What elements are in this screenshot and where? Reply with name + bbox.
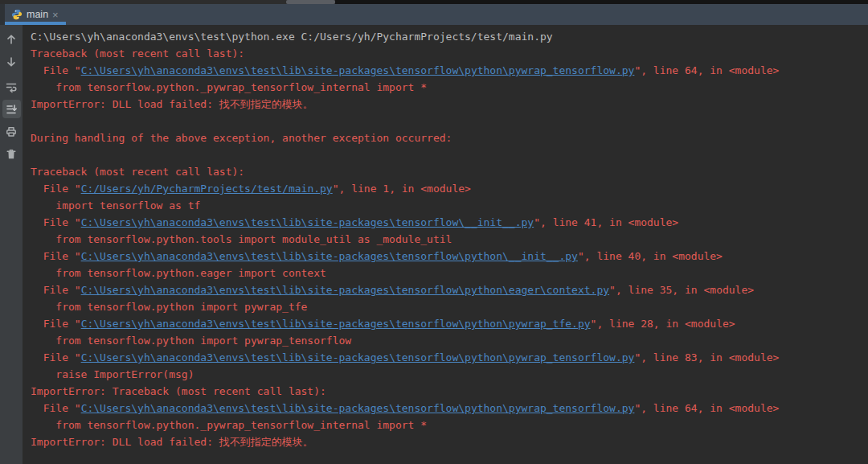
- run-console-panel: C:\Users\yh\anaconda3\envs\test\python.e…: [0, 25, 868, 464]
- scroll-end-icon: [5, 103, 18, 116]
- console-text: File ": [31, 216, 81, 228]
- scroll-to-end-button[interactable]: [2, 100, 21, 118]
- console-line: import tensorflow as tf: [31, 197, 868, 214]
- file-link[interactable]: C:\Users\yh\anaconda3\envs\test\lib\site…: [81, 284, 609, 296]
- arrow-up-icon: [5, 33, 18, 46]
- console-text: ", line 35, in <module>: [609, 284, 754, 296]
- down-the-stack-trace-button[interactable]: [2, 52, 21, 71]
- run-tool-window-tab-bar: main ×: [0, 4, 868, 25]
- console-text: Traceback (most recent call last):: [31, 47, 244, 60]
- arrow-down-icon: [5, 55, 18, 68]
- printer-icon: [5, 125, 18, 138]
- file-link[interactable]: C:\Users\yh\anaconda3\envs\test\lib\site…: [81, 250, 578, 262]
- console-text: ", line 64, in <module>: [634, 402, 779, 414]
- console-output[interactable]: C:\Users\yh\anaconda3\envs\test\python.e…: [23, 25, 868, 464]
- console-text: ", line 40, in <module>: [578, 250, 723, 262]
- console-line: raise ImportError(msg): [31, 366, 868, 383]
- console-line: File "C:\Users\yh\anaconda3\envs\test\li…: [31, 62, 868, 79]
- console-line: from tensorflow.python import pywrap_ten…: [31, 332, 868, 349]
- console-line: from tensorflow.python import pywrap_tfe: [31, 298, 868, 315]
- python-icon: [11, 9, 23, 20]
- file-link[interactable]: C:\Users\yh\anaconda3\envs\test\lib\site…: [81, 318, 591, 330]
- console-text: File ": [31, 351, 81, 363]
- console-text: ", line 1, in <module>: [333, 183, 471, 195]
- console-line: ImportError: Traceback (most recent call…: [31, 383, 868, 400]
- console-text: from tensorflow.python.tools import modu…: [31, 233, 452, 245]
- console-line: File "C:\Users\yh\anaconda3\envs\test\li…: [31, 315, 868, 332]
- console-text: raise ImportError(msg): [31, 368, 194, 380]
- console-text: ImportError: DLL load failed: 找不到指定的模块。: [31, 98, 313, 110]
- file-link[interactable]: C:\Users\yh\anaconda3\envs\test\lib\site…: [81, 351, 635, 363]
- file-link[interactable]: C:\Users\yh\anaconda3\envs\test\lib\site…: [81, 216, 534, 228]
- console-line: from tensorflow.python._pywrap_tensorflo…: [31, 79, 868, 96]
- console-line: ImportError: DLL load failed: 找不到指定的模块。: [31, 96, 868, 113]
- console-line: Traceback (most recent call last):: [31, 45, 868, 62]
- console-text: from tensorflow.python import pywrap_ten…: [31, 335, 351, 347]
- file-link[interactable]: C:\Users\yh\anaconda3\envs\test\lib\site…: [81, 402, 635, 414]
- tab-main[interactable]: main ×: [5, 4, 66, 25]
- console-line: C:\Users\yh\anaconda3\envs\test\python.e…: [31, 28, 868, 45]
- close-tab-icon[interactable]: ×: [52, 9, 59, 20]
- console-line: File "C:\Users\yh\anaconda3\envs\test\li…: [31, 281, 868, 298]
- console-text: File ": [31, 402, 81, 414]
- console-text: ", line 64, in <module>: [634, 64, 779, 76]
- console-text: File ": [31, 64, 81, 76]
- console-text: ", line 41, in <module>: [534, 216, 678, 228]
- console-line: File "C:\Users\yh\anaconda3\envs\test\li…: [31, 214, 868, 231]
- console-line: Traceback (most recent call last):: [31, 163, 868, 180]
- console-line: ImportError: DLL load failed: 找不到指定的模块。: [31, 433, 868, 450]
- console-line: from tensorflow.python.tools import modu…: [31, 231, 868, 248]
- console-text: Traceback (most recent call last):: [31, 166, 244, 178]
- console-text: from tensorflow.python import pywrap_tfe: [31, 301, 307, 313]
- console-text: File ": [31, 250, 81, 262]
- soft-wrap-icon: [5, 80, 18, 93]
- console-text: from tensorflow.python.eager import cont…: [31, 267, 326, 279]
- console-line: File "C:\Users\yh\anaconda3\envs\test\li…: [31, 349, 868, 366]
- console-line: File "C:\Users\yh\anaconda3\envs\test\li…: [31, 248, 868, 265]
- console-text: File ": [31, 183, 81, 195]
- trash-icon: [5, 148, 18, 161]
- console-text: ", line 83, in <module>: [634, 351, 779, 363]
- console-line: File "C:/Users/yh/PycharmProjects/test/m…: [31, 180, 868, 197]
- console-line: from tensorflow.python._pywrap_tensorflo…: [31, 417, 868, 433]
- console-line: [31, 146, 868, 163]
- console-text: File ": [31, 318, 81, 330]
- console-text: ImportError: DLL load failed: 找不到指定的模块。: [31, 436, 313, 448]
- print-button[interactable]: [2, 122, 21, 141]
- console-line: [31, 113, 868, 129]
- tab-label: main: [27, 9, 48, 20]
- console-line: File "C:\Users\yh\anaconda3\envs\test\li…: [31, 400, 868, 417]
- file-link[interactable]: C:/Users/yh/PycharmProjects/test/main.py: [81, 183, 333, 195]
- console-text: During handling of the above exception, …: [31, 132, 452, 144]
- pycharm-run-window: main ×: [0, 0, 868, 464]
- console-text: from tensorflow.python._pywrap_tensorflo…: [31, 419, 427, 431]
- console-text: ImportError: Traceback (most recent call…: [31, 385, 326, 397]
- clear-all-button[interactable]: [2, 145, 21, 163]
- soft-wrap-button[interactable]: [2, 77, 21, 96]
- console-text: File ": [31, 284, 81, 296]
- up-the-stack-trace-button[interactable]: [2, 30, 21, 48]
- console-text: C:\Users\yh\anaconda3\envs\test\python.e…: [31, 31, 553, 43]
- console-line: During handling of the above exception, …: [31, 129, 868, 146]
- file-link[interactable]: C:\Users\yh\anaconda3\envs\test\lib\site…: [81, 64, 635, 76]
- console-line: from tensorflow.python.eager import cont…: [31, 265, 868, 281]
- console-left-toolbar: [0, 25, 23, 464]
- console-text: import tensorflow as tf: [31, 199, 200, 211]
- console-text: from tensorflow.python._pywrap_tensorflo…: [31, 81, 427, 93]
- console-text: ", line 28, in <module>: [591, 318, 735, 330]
* * *
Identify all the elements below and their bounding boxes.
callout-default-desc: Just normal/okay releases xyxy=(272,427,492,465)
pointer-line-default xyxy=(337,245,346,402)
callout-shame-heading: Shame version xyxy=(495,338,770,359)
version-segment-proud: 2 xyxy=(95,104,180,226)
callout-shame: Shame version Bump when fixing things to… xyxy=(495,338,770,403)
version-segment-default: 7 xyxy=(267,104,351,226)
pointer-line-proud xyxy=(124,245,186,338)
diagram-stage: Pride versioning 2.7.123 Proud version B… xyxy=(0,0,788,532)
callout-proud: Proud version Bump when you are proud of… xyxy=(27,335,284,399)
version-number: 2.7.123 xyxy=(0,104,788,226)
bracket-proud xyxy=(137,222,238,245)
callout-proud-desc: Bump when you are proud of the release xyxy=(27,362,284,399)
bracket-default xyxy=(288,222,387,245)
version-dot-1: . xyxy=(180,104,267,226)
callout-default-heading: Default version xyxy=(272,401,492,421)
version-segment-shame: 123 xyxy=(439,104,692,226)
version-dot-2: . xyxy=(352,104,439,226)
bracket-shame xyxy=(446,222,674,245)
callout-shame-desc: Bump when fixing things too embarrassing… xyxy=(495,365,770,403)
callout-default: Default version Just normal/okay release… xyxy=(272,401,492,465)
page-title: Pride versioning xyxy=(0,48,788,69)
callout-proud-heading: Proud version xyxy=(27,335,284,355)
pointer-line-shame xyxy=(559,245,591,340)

◆ What to produce ◆
For this exercise, gather every line of the data that contains the word "window".

◆ Written answer ◆
- run-tool-window-tab-bar: main ×: [0, 4, 868, 25]
- pycharm-run-window: main ×: [0, 0, 868, 464]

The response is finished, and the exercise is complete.